WORK TO COMPLETE:
Print exactly the lines from the line with "Gemini Watermark Remover" to the last line of the data, please, both included.

AVAILABLE DATA:

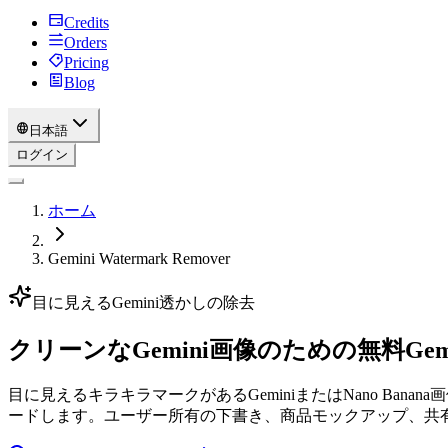
Credits
Orders
Pricing
Blog
日本語
ログイン
ホーム
Gemini Watermark Remover
目に見えるGemini透かしの除去
クリーンなGemini画像のための無料Ge
目に見えるキラキラマークがあるGeminiまたはNano B
ードします。ユーザー所有の下書き、商品モックアップ、共有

WRITTEN SOLUTION:
Gemini Watermark Remover
目に見えるGemini透かしの除去
クリーンなGemini画像のための無料Ge
目に見えるキラキラマークがあるGeminiまたはNano B
ードします。ユーザー所有の下書き、商品モックアップ、共有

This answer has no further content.